Ultimately, yes, I do. Though I realize that certain people have strengths and weaknesses, it becomes much more difficult to staff a unit if only certain people do certain things (ie, only one nurse certified to do ECMO or handle nitrous oxide, or only certain people who can start IV's with their eyes closed, or only certain people who can handle cardiac drugs, etc.). What happens if someone can't come in to work and there is no qualified staff to handle particular cases? I don't think that newborn nursery nurses should have to do that; I think that should be a seperate pool of staff. Some nurses want to work with healthy babies, others do not. Just like some nurses want to work Med/Surg and others would prefer Psych or ICU. In the NICU, however, I think that all the nurses should be able to handle the critical babies, or else they should exist as two entirely seperate nurseries with two seperate pools of staff (ie, one staff for the NICU/Level III and one staff for the ICN/Level II).
Certainly, the Level III nurses should be competent enough to handle the lower levels; if they can nurse a 23 weeker, they should be able to admit a healthy infant and handle what comes in between.

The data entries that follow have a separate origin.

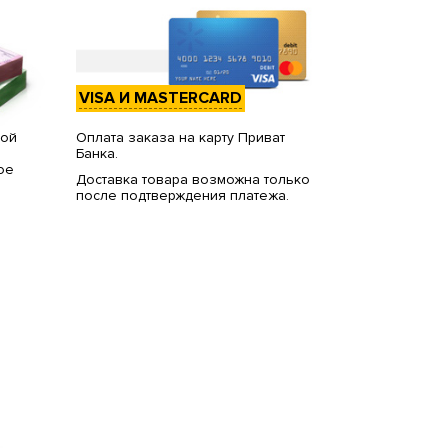
VISA И MASTERCARD
вой
Оплата заказа на карту Приват
Банка.
ое
Доставка товара возможна только
после подтверждения платежа.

I don't, however, think that they should automatically be pulled to those other units to staff when they are short. I think that's punishing them for being competent. If they are going to be pulled if they primarily work in the NICU/Level III, that should be made clear when they are hired so that they can make an informed decision as to whether or not they want to work there.
In my facility, not only are we expected to staff both the Level II and III nurseries, but we get pulled not only to Well-Baby (which I don't mind at all) but to every single department within Maternal/Child (including L&D, Postpartum, High Risk Antepartum, Peds ER, Inpt Peds, and PICU, which I DO mind).